The patch below does not apply to the 5.4-stable tree.
If someone wants it applied there, or to any other stable or longterm
tree, then please email the backport, including the original git commit
id to <stable(a)vger.kernel.org>.
thanks,
greg k-h
------------------ original commit in Linus's tree ------------------
From e914d8f00391520ecc4495dd0ca0124538ab7119 Mon Sep 17 00:00:00 2001
From: Minchan Kim <minchan(a)kernel.org>
Date: Thu, 14 Apr 2022 19:13:46 -0700
Subject: [PATCH] mm: fix unexpected zeroed page mapping with zram swap
Two processes under CLONE_VM cloning, user process can be corrupted by
seeing zeroed page unexpectedly.
CPU A CPU B
do_swap_page do_swap_page
SWP_SYNCHRONOUS_IO path SWP_SYNCHRONOUS_IO path
swap_readpage valid data
swap_slot_free_notify
delete zram entry
swap_readpage zeroed(invalid) data
pte_lock
map the *zero data* to userspace
pte_unlock
pte_lock
if (!pte_same)
goto out_nomap;
pte_unlock
return and next refault will
read zeroed data
The swap_slot_free_notify is bogus for CLONE_VM case since it doesn't
increase the refcount of swap slot at copy_mm so it couldn't catch up
whether it's safe or not to discard data from backing device. In the
case, only the lock it could rely on to synchronize swap slot freeing is
page table lock. Thus, this patch gets rid of the swap_slot_free_notify
function. With this patch, CPU A will see correct data.
CPU A CPU B
do_swap_page do_swap_page
SWP_SYNCHRONOUS_IO path SWP_SYNCHRONOUS_IO path
swap_readpage original data
pte_lock
map the original data
swap_free
swap_range_free
bd_disk->fops->swap_slot_free_notify
swap_readpage read zeroed data
pte_unlock
pte_lock
if (!pte_same)
goto out_nomap;
pte_unlock
return
on next refault will see mapped data by CPU B
The concern of the patch would increase memory consumption since it
could keep wasted memory with compressed form in zram as well as
uncompressed form in address space. However, most of cases of zram uses
no readahead and do_swap_page is followed by swap_free so it will free
the compressed form from in zram quickly.

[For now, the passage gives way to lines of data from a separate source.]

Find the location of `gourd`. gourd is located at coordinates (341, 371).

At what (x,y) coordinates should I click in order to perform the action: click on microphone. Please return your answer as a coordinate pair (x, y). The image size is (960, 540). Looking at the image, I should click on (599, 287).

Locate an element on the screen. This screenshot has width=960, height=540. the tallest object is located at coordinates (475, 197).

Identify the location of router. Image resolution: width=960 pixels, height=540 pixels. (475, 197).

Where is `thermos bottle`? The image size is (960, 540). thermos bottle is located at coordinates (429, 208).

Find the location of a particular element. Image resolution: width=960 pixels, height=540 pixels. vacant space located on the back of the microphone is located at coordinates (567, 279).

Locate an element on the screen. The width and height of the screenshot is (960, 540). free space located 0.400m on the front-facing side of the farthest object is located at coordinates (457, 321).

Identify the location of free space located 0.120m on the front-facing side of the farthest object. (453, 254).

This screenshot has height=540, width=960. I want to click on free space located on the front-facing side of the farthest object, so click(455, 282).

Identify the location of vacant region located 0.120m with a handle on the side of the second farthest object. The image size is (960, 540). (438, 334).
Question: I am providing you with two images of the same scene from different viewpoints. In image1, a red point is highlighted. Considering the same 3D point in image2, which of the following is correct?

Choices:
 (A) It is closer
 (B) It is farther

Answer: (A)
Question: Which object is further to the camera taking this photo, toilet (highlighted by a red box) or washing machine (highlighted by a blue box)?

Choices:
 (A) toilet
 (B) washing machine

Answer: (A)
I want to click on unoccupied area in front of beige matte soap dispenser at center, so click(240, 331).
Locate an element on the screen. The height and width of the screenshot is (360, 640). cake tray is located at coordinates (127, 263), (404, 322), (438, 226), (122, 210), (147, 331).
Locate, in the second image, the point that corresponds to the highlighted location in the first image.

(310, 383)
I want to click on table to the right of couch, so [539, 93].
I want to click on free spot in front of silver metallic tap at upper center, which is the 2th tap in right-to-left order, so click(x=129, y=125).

Link: https://lkml.kernel.org/r/YjTVVxIAsnKAXjTd@google.com
Fixes: 0bcac06f27d7 ("mm, swap: skip swapcache for swapin of synchronous device")
Reported-by: Ivan Babrou <ivan(a)cloudflare.com>
Tested-by: Ivan Babrou <ivan(a)cloudflare.com>
Signed-off-by: Minchan Kim <minchan(a)kernel.org>
Cc: Nitin Gupta <ngupta(a)vflare.org>
Cc: Sergey Senozhatsky <senozhatsky(a)chromium.org>
Cc: Jens Axboe <axboe(a)kernel.dk>
Cc: David Hildenbrand <david(a)redhat.com>
Cc: <stable(a)vger.kernel.org> [4.14+]
Signed-off-by: Andrew Morton <akpm(a)linux-foundation.org>
Signed-off-by: Linus Torvalds <torvalds(a)linux-foundation.org>
diff --git a/mm/page_io.c b/mm/page_io.c
index b417f000b49e..89fbf3cae30f 100644
--- a/mm/page_io.c
+++ b/mm/page_io.c
@@ -51,54 +51,6 @@ void end_swap_bio_write(struct bio *bio)
bio_put(bio);
}
-static void swap_slot_free_notify(struct page *page)
-{
- struct swap_info_struct *sis;
- struct gendisk *disk;
- swp_entry_t entry;
-
- /*
- * There is no guarantee that the page is in swap cache - the software
- * suspend code (at least) uses end_swap_bio_read() against a non-
- * swapcache page. So we must check PG_swapcache before proceeding with
- * this optimization.
- */
- if (unlikely(!PageSwapCache(page)))
- return;
-
- sis = page_swap_info(page);
- if (data_race(!(sis->flags & SWP_BLKDEV)))
- return;
-
- /*
- * The swap subsystem performs lazy swap slot freeing,
- * expecting that the page will be swapped out again.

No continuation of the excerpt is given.